What happens in the here and now with the transfer agreement laws that are already in place? It’s not exactly clear. Emmalee Kalmbach, a spokeswoman for Gov. John Kasich and a former employee of Ohio Right to Life, says Ohio’s laws have been in place since the mid 90’s. She says it’s premature to know if this decision will impact Ohio. And she says the Governor’s legal team is currently studying the situation.
After Monday’s Supreme Court ruling that overturned two abortion restrictions in Texas, a Kentucky lawmaker said he’s considering proposing a similar measure again during next year’s General Assembly.
London Republican Sen. Albert Robinson proposed a similar bill during this year’s session that would have required Kentucky abortion providers meet stricter regulations and have a health care practitioner obtain admitting privileges at a hospital within 50 miles of the facility.
Robinson said that while he would “like to shut every abortion clinic down,” his proposal is intended to make the procedure safer rather than restrict them.
“It’s a known fact that they’re going to take that baby in there and slaughter it and kill it, but at least let’s let the mother have a decent place to have this done,” he said.
Robinson said he would still have to review the Supreme Court’s decision before filing the legislation again.

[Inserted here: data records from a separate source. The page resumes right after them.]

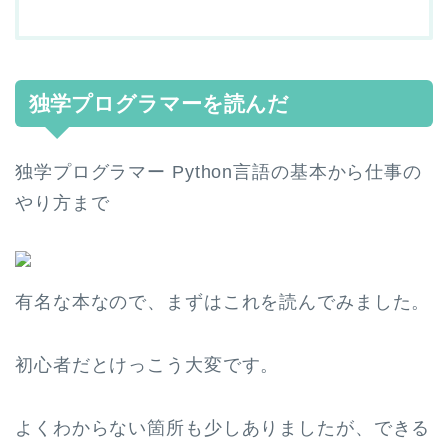
独学プログラマーを読んだ
独学プログラマー Python言語の基本から仕事の
やり方まで
有名な本なので、まずはこれを読んでみました。
初心者だとけっこう大変です。
よくわからない箇所も少しありましたが、できる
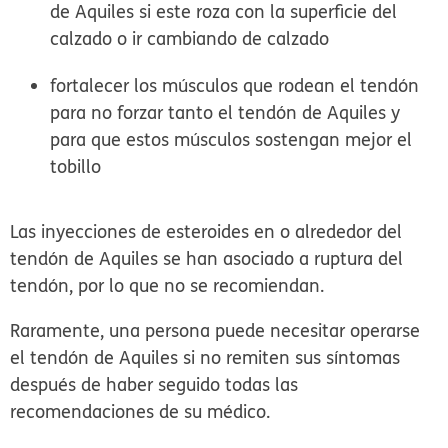
de Aquiles si este roza con la superficie del
calzado o ir cambiando de calzado
fortalecer los músculos que rodean el tendón
para no forzar tanto el tendón de Aquiles y
para que estos músculos sostengan mejor el
tobillo
Las inyecciones de esteroides en o alrededor del
tendón de Aquiles se han asociado a ruptura del
tendón, por lo que no se recomiendan.
Raramente, una persona puede necesitar operarse
el tendón de Aquiles si no remiten sus síntomas
después de haber seguido todas las
recomendaciones de su médico.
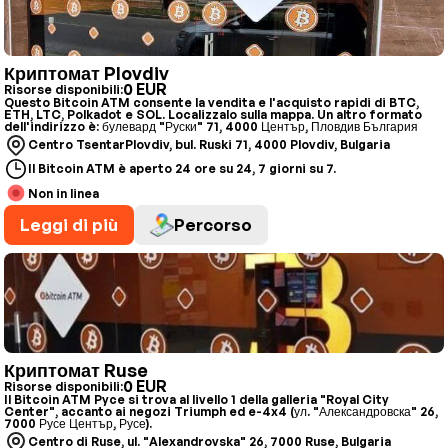
Криптомат Plovdiv
0 EUR
Risorse disponibili:
Questo Bitcoin ATM consente la vendita e l'acquisto rapidi di BTC,
ETH, LTC, Polkadot e SOL. Localizzalo sulla mappa. Un altro formato
dell'indirizzo è: булевард "Руски" 71, 4000 Център, Пловдив България
Centro TsentarPlovdiv, bul. Ruski 71, 4000 Plovdiv, Bulgaria
Il Bitcoin ATM è aperto 24 ore su 24, 7 giorni su 7.
Non in linea
Leggi di più
Percorso
Криптомат Ruse
0 EUR
Risorse disponibili:
Il Bitcoin ATM Pyce si trova al livello 1 della galleria "Royal City
Center", accanto ai negozi Triumph ed e-4x4 (ул. "Александровска" 26,
7000 Русе Център, Русе).
Centro di Ruse, ul. "Alexandrovska" 26, 7000 Ruse, Bulgaria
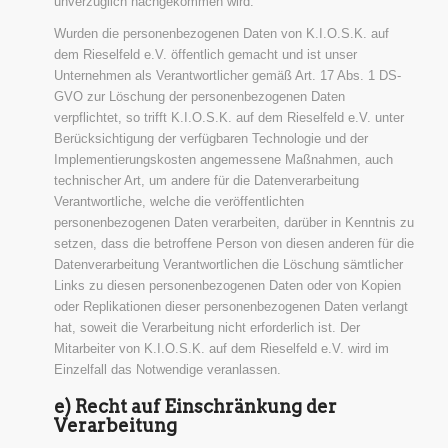
unverzüglich nachgekommen wird.
Wurden die personenbezogenen Daten von K.I.O.S.K. auf
dem Rieselfeld e.V. öffentlich gemacht und ist unser
Unternehmen als Verantwortlicher gemäß Art. 17 Abs. 1 DS-
GVO zur Löschung der personenbezogenen Daten
verpflichtet, so trifft K.I.O.S.K. auf dem Rieselfeld e.V. unter
Berücksichtigung der verfügbaren Technologie und der
Implementierungskosten angemessene Maßnahmen, auch
technischer Art, um andere für die Datenverarbeitung
Verantwortliche, welche die veröffentlichten
personenbezogenen Daten verarbeiten, darüber in Kenntnis zu
setzen, dass die betroffene Person von diesen anderen für die
Datenverarbeitung Verantwortlichen die Löschung sämtlicher
Links zu diesen personenbezogenen Daten oder von Kopien
oder Replikationen dieser personenbezogenen Daten verlangt
hat, soweit die Verarbeitung nicht erforderlich ist. Der
Mitarbeiter von K.I.O.S.K. auf dem Rieselfeld e.V. wird im
Einzelfall das Notwendige veranlassen.
e) Recht auf Einschränkung der
Verarbeitung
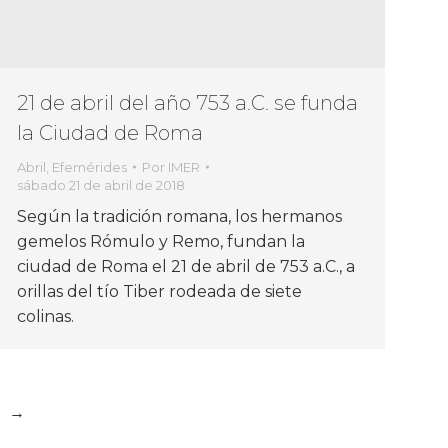
21 de abril del año 753 a.C. se funda
la Ciudad de Roma
Abril
,
Efemérides
Por
IMER
sábado 21 de abril de 2018
Según la tradición romana, los hermanos
gemelos Rómulo y Remo, fundan la
ciudad de Roma el 21 de abril de 753 a.C., a
orillas del tío Tiber rodeada de siete
colinas.
→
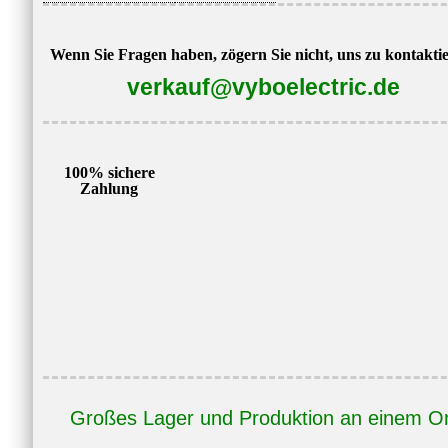
Wenn Sie Fragen haben, zögern Sie nicht, uns zu kontakti
verkauf@vyboelectric.de
100% sichere
Zahlung
Großes Lager und Produktion an einem Or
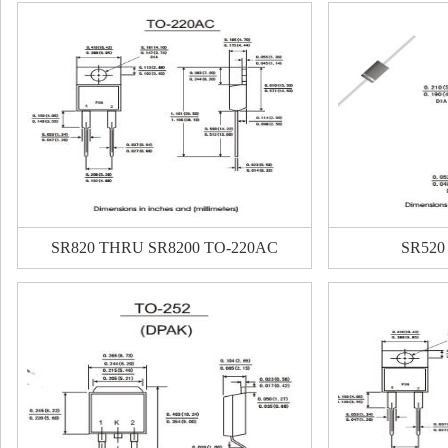
SR820 THRU SR8200 TO-220AC
SR520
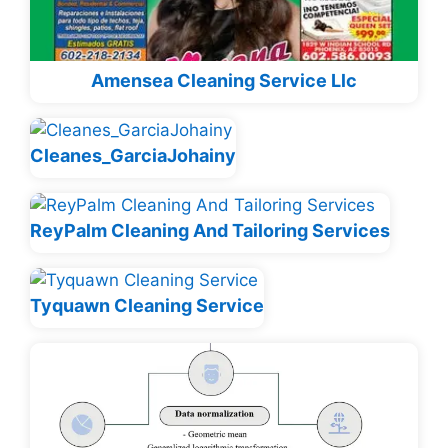
Amensea Cleaning Service Llc
Cleanes_GarciaJohainy
ReyPalm Cleaning And Tailoring Services
Tyquawn Cleaning Service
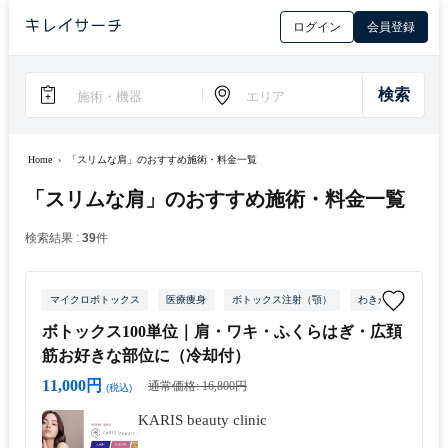
ログイン
会員登録
Home
›
「スリムな肩」のおすすめ施術・料金一覧
「スリムな肩」のおすすめ施術・料金一覧
検索結果 :
39
件
マイクロボトックス
医療痩身
ボトックス注射（顎）
わきが治療
ワ
ボトックス100単位｜肩・ワキ・ふくらはぎ・広頚
筋お好きな部位に（冷却付）
11,000円
通常価格: 16,800円
(税込)
KARIS beauty clinic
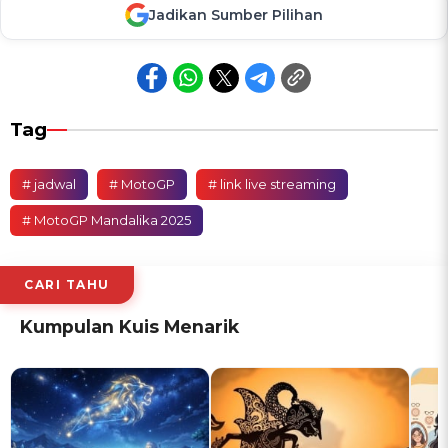
Jadikan Sumber Pilihan
Tag
# jadwal
# MotoGP
# link live streaming
# MotoGP Mandalika 2025
CARI TAHU
Kumpulan Kuis Menarik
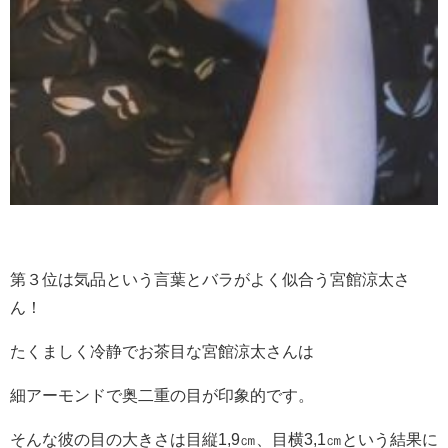
第３位は気品という言葉とバラがよく似合う宮館涼太さ
ん！
たくましく冷静でお茶目な宮館涼太さんは
細アーモンドで奥二重の目が印象的です。
そんな彼の目の大きさは目縦1,9㎝、目横3,1㎝という結果に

Under his previous proposal, abortion providers would have to meet the licensure requirements of ambulatory surgical centers — regulations that range from requirements for building layout to medical devices.
The U.S. Supreme Court struck down Texas’ ambulatory surgical center requirement for abortion providers as well as the state’s provision for doctors to have admitting privileges at a nearby hospital.
In the 5-3 ruling, the court said the policies put an “undue burden” on women seeking abortions in the state. The number of abortion clinics in Texas declined from about 40 in 2013 — the year the new abortion regulations took effect — to 20 this year.
Robinson said the ruling should “awaken” abortion opponents to vote for presumptive Republican presidential nominee Donald Trump in November.
“I’m not as much an admirer of Donald Trump as some, but I am saying unless we get him in there, we’re going to lose these [cases],” Robinson said. “He will put courts in there that will stop this.”
Robinson said under a Republican president and more conservative Supreme Court, proposals like his might be able to challenge the current ruling.
Kentucky has three abortion clinics — two of which have suspended services amid lawsuits from Gov. Matt Bevin’s administration over the validity of the facilities’ licenses.
Joe Dunman, a civil rights attorney at Clay Daniel Walton and Adams in Louisville, said the ruling would have no effect on those lawsuits or any current laws in Kentucky, but it might on future policies that restrict abortions.
“Clinics now have a new tool to defend themselves from attack or to challenge the laws that regulate them,” Dunman said. “This new case provides a lot of great language about what the actual standard is to determine constitutionality and also how laws burden women.”
Bevin is suing both EMW Women’s Clinic in Lexington and Planned Parenthood of Indiana and Kentucky in Louisville for allegedly performing abortions without a license.
In a statement released after the Supreme Court ruling, Planned Parenthood of Indiana and Kentucky President Betty Cockrum said the decision is encouraging.
“Abortion providers are often the target of unfair legislation, and we’re no exception,” Cockrum said. “It’s a major victory for the Supreme Court to acknowledge that such legislation interferes with women’s legal right to abortion, and sets a good precedent for our work in Indiana and Kentucky.”